Work order:
Write back every entry exactly as it reads, with the pictures left behind.

Information supplied:
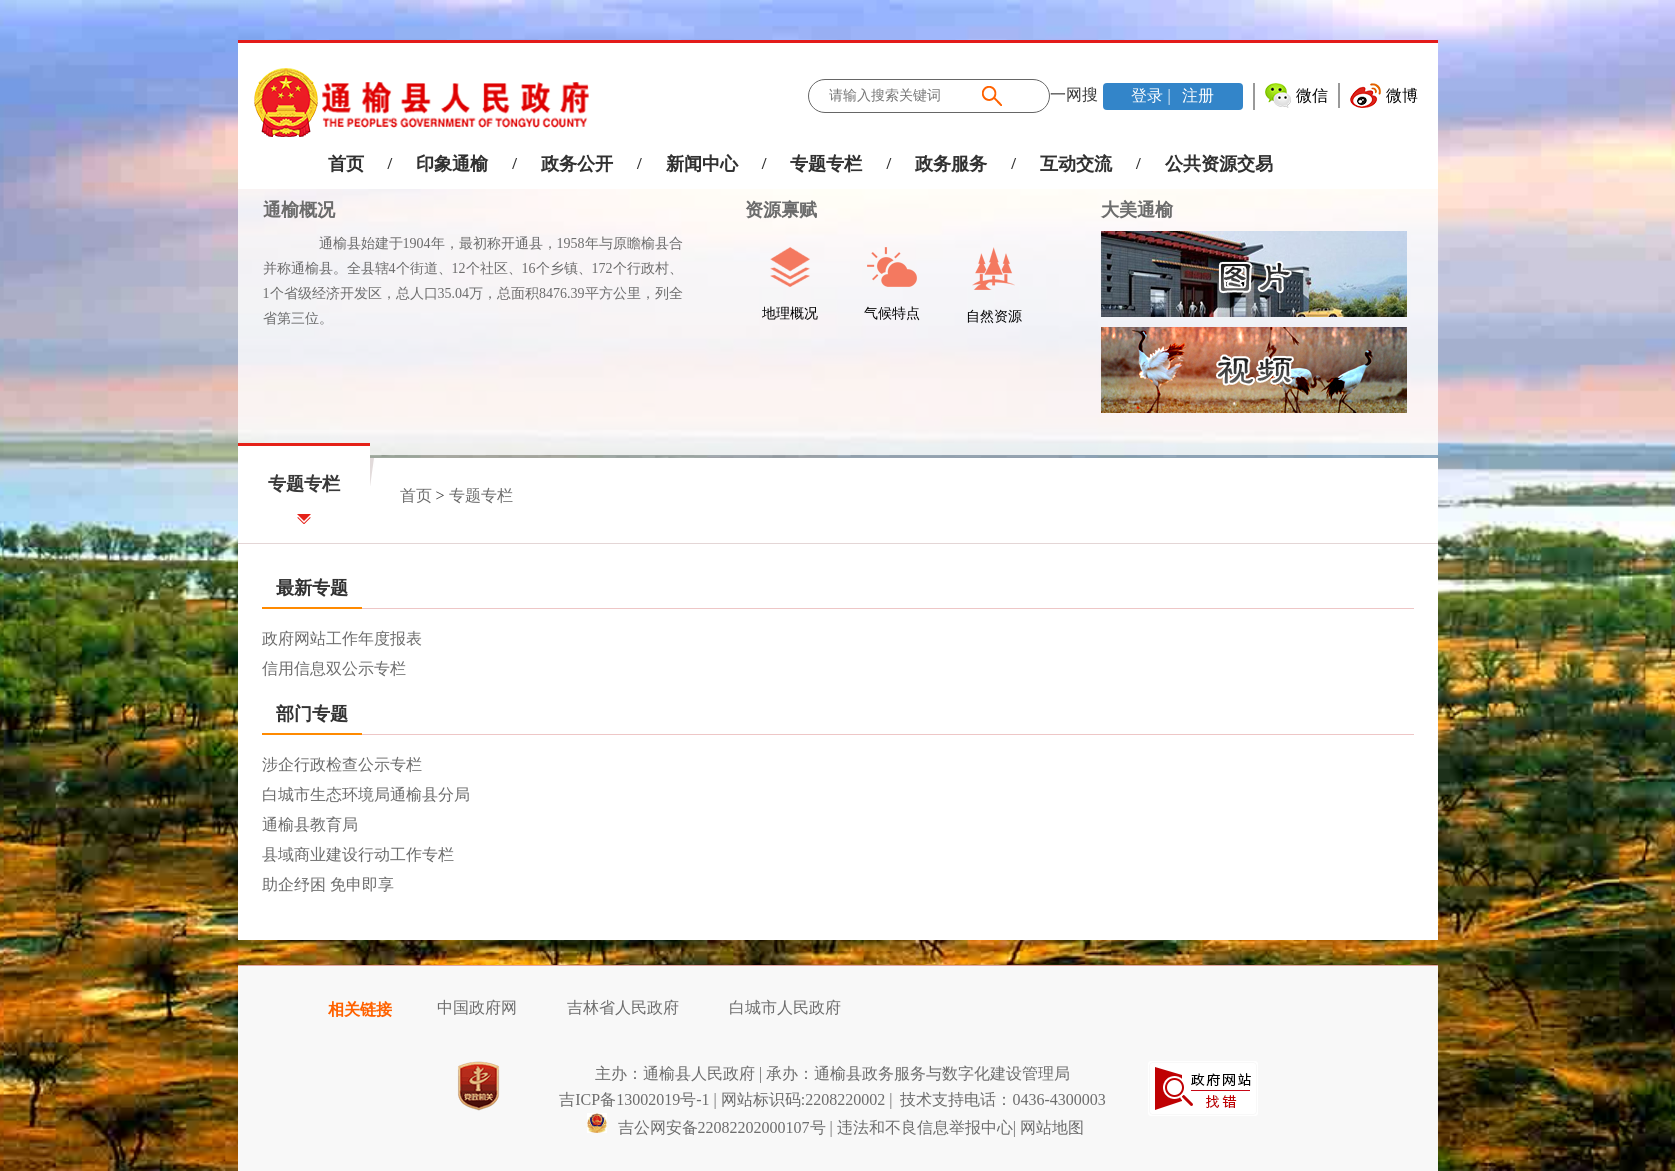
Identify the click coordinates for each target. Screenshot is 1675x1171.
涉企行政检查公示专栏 (342, 764)
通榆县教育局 (310, 824)
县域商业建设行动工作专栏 (358, 854)
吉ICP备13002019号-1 (634, 1099)
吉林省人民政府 (623, 1007)
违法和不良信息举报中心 (925, 1127)
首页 (346, 164)
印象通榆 (452, 164)
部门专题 (312, 714)
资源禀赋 (770, 210)
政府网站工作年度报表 (342, 638)
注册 (1196, 95)
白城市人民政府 (785, 1007)
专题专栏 (826, 164)
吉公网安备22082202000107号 (706, 1127)
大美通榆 (1137, 210)
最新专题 (312, 588)
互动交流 (1076, 164)
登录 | (1152, 95)
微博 (1402, 95)
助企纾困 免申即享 (328, 884)
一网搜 (1074, 94)
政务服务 (951, 164)
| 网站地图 (1048, 1127)
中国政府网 (477, 1007)
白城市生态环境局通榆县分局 (366, 794)
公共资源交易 (1219, 164)
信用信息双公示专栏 (334, 668)
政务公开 (577, 164)
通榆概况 (299, 210)
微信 (1312, 95)
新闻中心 (702, 164)
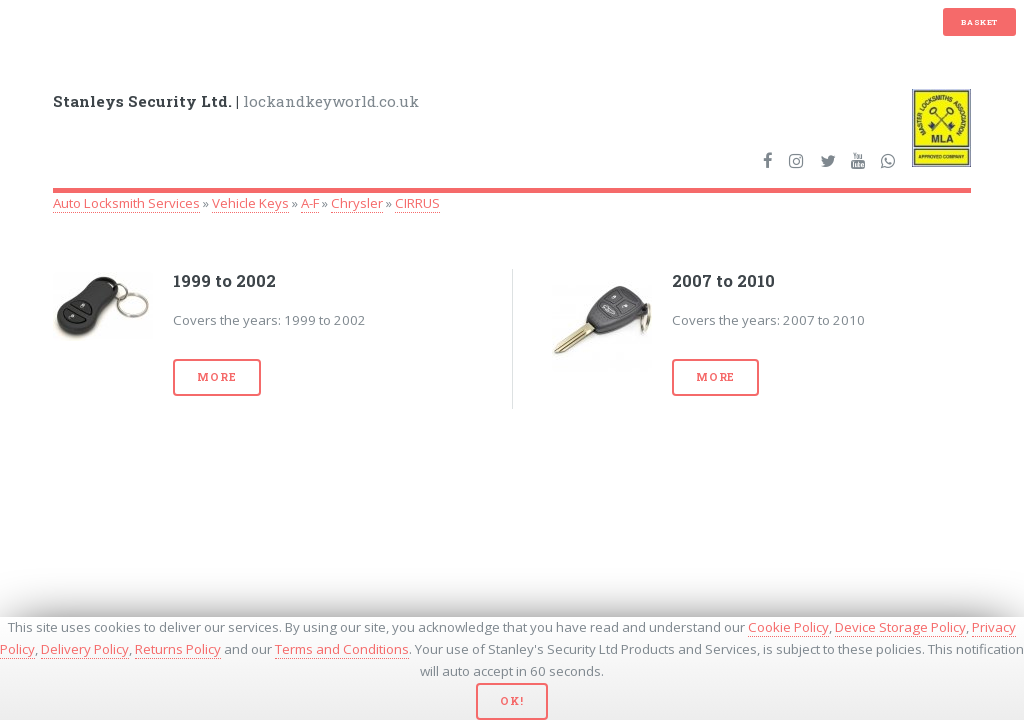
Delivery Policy (85, 649)
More (216, 377)
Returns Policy (178, 649)
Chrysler (357, 203)
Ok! (511, 701)
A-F (310, 203)
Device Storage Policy (900, 627)
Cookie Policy (788, 627)
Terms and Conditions (342, 649)
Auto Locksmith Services (126, 203)
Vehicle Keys (250, 203)
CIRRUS (417, 203)
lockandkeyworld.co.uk (236, 101)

Task result:
Identify the click coordinates for each target. Screenshot is 1675x1171.
涉企行政检查公示专栏 (342, 764)
通榆县教育局 (310, 824)
县域商业建设行动工作专栏 (358, 854)
吉ICP备13002019号-1 (634, 1099)
吉林省人民政府 (623, 1007)
违法和不良信息举报中心 (925, 1127)
首页 (346, 164)
印象通榆 (452, 164)
部门专题 (312, 714)
资源禀赋 (770, 210)
政府网站工作年度报表 (342, 638)
注册 (1196, 95)
白城市人民政府 (785, 1007)
专题专栏 (826, 164)
吉公网安备22082202000107号 (706, 1127)
大美通榆 (1137, 210)
最新专题 (312, 588)
互动交流 (1076, 164)
登录 | (1152, 95)
微博 (1402, 95)
助企纾困 免申即享 (328, 884)
一网搜 (1074, 94)
政务服务 (951, 164)
| 网站地图 (1048, 1127)
中国政府网 (477, 1007)
白城市生态环境局通榆县分局 (366, 794)
公共资源交易 (1219, 164)
信用信息双公示专栏 (334, 668)
政务公开 (577, 164)
通榆概况 (299, 210)
微信 (1312, 95)
新闻中心 (702, 164)
Delivery Policy (85, 649)
More (216, 377)
Returns Policy (178, 649)
Chrysler (357, 203)
Ok! (511, 701)
A-F (310, 203)
Device Storage Policy (900, 627)
Cookie Policy (788, 627)
Terms and Conditions (342, 649)
Auto Locksmith Services (126, 203)
Vehicle Keys (250, 203)
CIRRUS (417, 203)
lockandkeyworld.co.uk (236, 101)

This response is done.